As soon as he released it, Kendrick himself awaited the detonation of “i” with a wry foreknowledge of the backlash it would provoke. In an interview with New York City’s Hot 97, Kendrick gave his thoughts on the song’s mixed reception: “From the jump, I think the classifications of music [are] totally twisted, because now we have a generation where, if you take an Isley Brothers sample — which is soul — the world considers it pop. And I knew that would come, of course. But as a leader in music, I want to revamp that whole thing and bring it back to its origins. I have to step out and say, soul is not pop. This is not that. This is black, and you kids gotta know this.”

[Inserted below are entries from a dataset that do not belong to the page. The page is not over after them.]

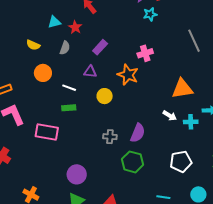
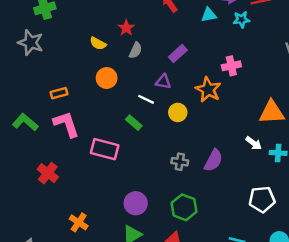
cyan triangle: (54, 22) -> (209, 15), moved
red star: (75, 27) -> (126, 28), moved
white line: (69, 88) -> (146, 99), moved
green rectangle: (69, 108) -> (134, 123), turned 40
green hexagon: (132, 162) -> (184, 207), moved

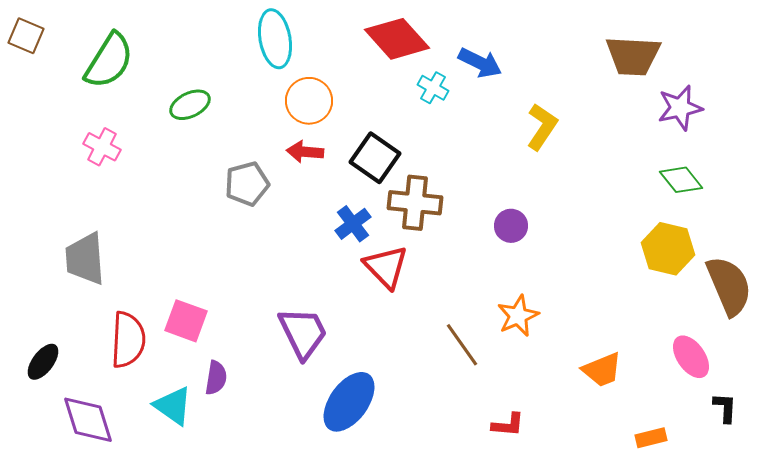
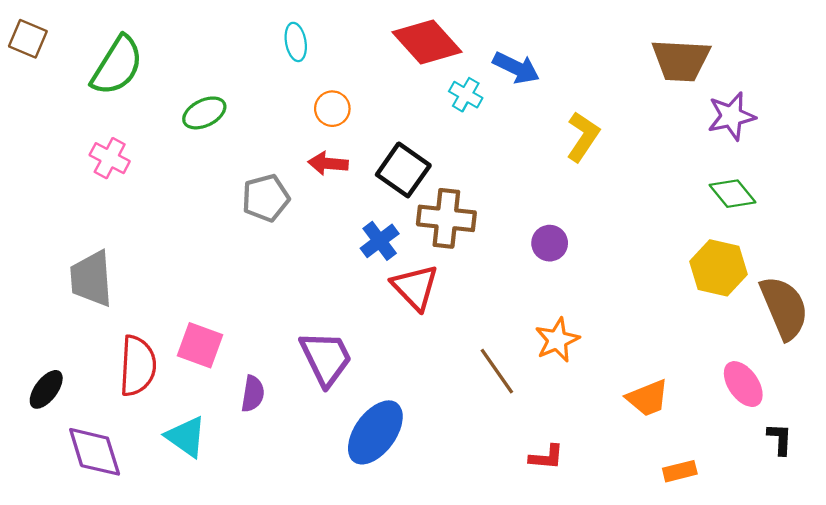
cyan ellipse: (275, 39) -> (296, 42), size x0.6
orange circle: (309, 101) -> (332, 109), size x0.7
purple semicircle: (216, 378) -> (253, 394), moved
orange rectangle: (651, 438) -> (680, 471), moved

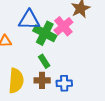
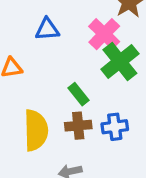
blue triangle: (29, 20) -> (47, 29), size x0.7
green cross: (45, 33) -> (120, 61), moved, turned 30

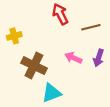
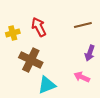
red arrow: (60, 14) -> (39, 27), moved
pink arrow: (73, 58) -> (82, 77), moved

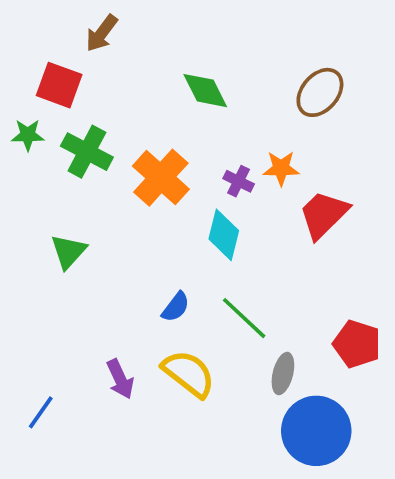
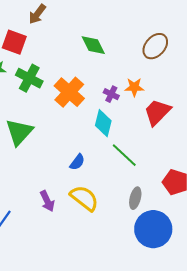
green triangle: (68, 251) -> (19, 132), size x1.4
green line: (244, 318) -> (124, 155), moved

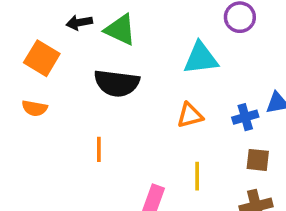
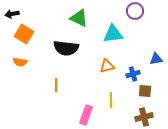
black arrow: (79, 23) -> (12, 14), moved
green triangle: (120, 30) -> (79, 18), moved
blue cross: (245, 117) -> (133, 74), moved

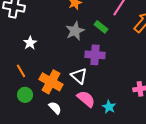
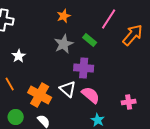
green circle: (25, 95) -> (16, 117), moved
pink semicircle: (86, 99) -> (91, 95), moved

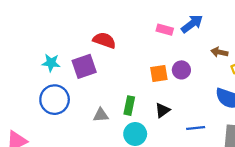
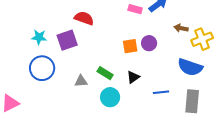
green rectangle: (129, 106) -> (105, 73), turned -70

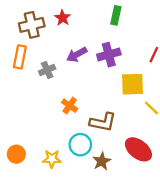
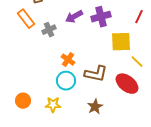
orange rectangle: (20, 57) -> (26, 19), turned -48
cyan circle: (80, 145) -> (66, 81), moved
red ellipse: (138, 149) -> (127, 84), moved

Maybe Kendrick is just the latest artist claiming to bring authenticity — whatever that word means — back to rap. Maybe he is going pop. But I’d like to imagine that he’s different. I’d like to imagine that he’s trying to show the world that rap still vibrates to the strings of soul, still resonates with genuine hip hop culture.
Maybe “i” is Kendrick trying to show us something by disguising a soul jam as a pop song to gently remind us of where this music comes from.
If this is the case, I think he’s right. We kids, we gotta know this.